50/60/whatever cycle hum

I'm trying to find out how to completely get rid of the AC hum. The device I'm trying to "fix" is an instrument preamp with two 5670 tubes. It works fine and it's very quiet but there's that slight HUM even with the volumes down, with everything on zero etc. It's definitely not from the sound path and I'm trying to find out where it comes from. It's very, very deliberate - you do not pay attention to it untill you turn the power off and notice there's no background humming. I've got many other devices that make the same type of noise - for example, my AIWA stereo amp is also humming with everything down.

There's no change in the hum level when you adjust the volume, it's a constant noise.

I understand it should come from the device's ground, a ground loop maybe? Or is this some other known bug?

I'm not sure the schem is needed to answer this, but still here's the schematics and the layout.

5670pre.jpg


5670basspreamp_wiring.jpg
 
It is important to be absolutely sure whether it is just hum, which is a 'round' 50 or 60Hz tone, or whether it is hum with a slight buzz, with some buzzing or rattling components. In the latter case it is most probably a ground loop or ground wiring issue. In the former case it is most probably a screening issue.

It appears that you use a plastic case. That may lead to the hum (if it is just that).

Do you think it is hum or buzz?

Jan Didden
 
hum

First, it's the 60 or 50 cycle hum (don't remember the number), not buzz and not oscillations. I'm completely sure it's the ac hum - the sound is around G (a bit lower than 440hz which is A of the same octave - in US it's another note, here it's the European hum).

The chassis is steel. The transformers have brass covers, everything is shielded and there are no multiple ground connections to the chassis.
 
Re: hum

engels said:
First, it's the 60 or 50 cycle hum (don't remember the number), not buzz and not oscillations. I'm completely sure it's the ac hum - the sound is around G (a bit lower than 440hz which is A of the same octave - in US it's another note, here it's the European hum).

The chassis is steel. The transformers have brass covers, everything is shielded and there are no multiple ground connections to the chassis.


Well, if its hum it is unlikely it is due to bad grounding anyway. Are there any other clues? Both channels exactly the same? Open or shorted input makes a difference?
Steel shielding is not very effective for 50Hz shielding. If you rotate the transformer 90 degress, does that make a difference (assuming that's possible to do)?

Jan Didden
 

Depanatoru

Member
2006-07-06 10:27 am
The power supply is not very good , this could cause AC hum . The resistors from the "pi" filters are too small and although capacitors are very big , without big resistors or chokes , the ripple is pretty high for a sensitive preamplifier. Of course , the best is a regulated power supply.
 
Re: hum

engels said:
First, it's the 60 or 50 cycle hum (don't remember the number), not buzz and not oscillations. I'm completely sure it's the ac hum - the sound is around G (a bit lower than 440hz which is A of the same octave - in US it's another note, here it's the European hum).

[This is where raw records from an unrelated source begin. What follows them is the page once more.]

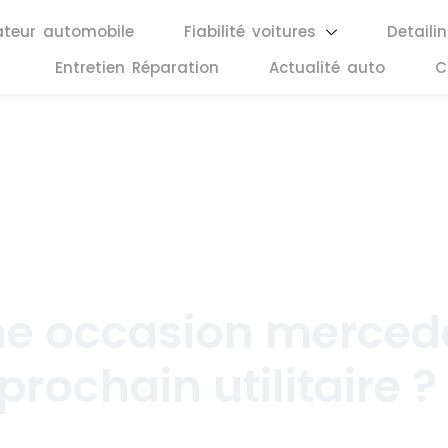
ateur automobile
Fiabilité voitures
Detaili
Entretien Réparation
Actualité auto
C
juillet 3, 2026
ne occasion merced
prochain utilitaire ?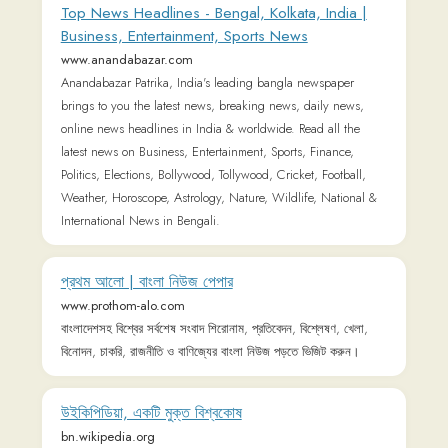
Anandabazar Patrika, India's leading bangla newspaper
brings to you the latest news, breaking news, daily news,
online news headlines in India & worldwide. Read all the
latest news on Business, Entertainment, Sports, Finance,
Politics, Elections, Bollywood, Tollywood, Cricket, Football,
Weather, Horoscope, Astrology, Nature, Wildlife, National &
International News in Bengali.
প্রথম আলো | বাংলা নিউজ পেপার
www.prothom-alo.com
বাংলাদেশসহ বিশ্বের সর্বশেষ সংবাদ শিরোনাম, প্রতিবেদন, বিশ্লেষণ, খেলা,
বিনোদন, চাকরি, রাজনীতি ও বাণিজ্যের বাংলা নিউজ পড়তে ভিজিট করুন।
উইকিপিডিয়া, একটি মুক্ত বিশ্বকোষ
bn.wikipedia.org
প্রথম আলো | বাংলা নিউজ পেপার
www.prothomalo.com
বাংলাদেশসহ বিশ্বের সর্বশেষ সংবাদ শিরোনাম, প্রতিবেদন, বিশ্লেষণ, খেলা,
বিনোদন, চাকরি, রাজনীতি ও বাণিজ্যের বাংলা নিউজ পড়তে ভিজিট করুন।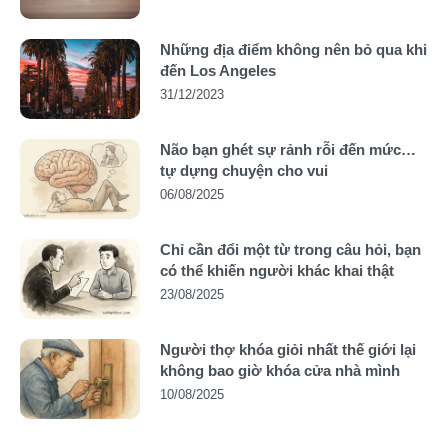
Những địa điểm không nên bỏ qua khi
đến Los Angeles
31/12/2023
Não bạn ghét sự rảnh rỗi đến mức…
tự dựng chuyện cho vui
06/08/2025
Chỉ cần đổi một từ trong câu hỏi, bạn
có thể khiến người khác khai thật
23/08/2025
Người thợ khóa giỏi nhất thế giới lại
không bao giờ khóa cửa nhà mình
10/08/2025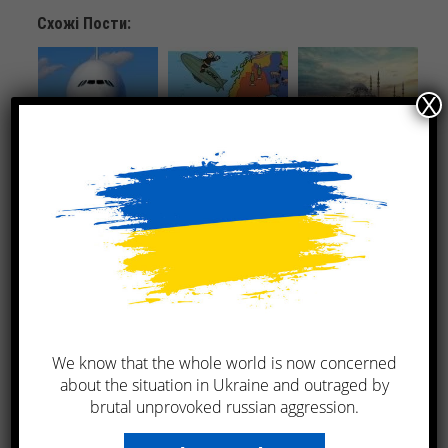
Схожі Пости:
X
Авіаперевезення
Вантажоперевезення
Турція – Україна –
вантажів Україна –
Україна –
вантажні
Німеччина
Скандинавські
автоперевезення
країни
з KTL Ukraine
We know that the whole world is now concerned
Імпорт
about the situation in Ukraine and outraged by
українських
товарів до
brutal unprovoked russian aggression.
Молдови –
перевезення з KTL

The chassis is steel. The transformers have brass covers, everything is shielded and there are no multiple ground connections to the chassis.

Sounds like inductive hum. Tube heaters are DC, so that shouldn't be a problem. I'm guessing your transformer is coupling to the steel case. Try unbolting the transformer and putting a sheet of plastic about 2 or 3mm thick between it and the chassis.

Sheldon
 
Depanatoru said:
The power supply is not very good , this could cause AC hum . The resistors from the "pi" filters are too small and although capacitors are very big , without big resistors or chokes , the ripple is pretty high for a sensitive preamplifier. Of course , the best is a regulated power supply.


That's why I asked if it was hum or buzz. If its hum, not buzz, it's not the supply.

Jan Didden
 
Re: Re: hum

Sheldon said:


Sounds like inductive hum. Tube heaters are DC, so that shouldn't be a problem. I'm guessing your transformer is coupling to the steel case. Try unbolting the transformer and putting a sheet of plastic about 2 or 3mm thick between it and the chassis.

Sheldon


I agree it's probably inductive hum, but putting a sheet below the xformer won't do anything. What *can* fix it is rotating the xformer so that the field is in another direction.
If possibly, remove the xformer, and connect it temporarily with longer wires. Then move the xformer around to find the best position/direction. Is this a toroid or an EI core?

Jan Didden
 
Hmmmmmmmm..

First off... the center Transformer should be rotated 90 degrees as you look straight down from the top.
You can twist it OK but you will have "dummy" holes you can 'fill' with a nut/bolt that goes nowhere. The TX will need to go forward toward the tubes somewhat to clear the lip on the chassis.
And yes you will need to change the values on your PI filter on the PS.
The wildcard is the steel chassis...the interaction of magnetic fields is the one unpredictable variable & experimentation is the only way to nail it down.
____________________________________Rick...........
 
Re: Re: Re: hum

janneman said:
putting a sheet below the xformer won't do anything.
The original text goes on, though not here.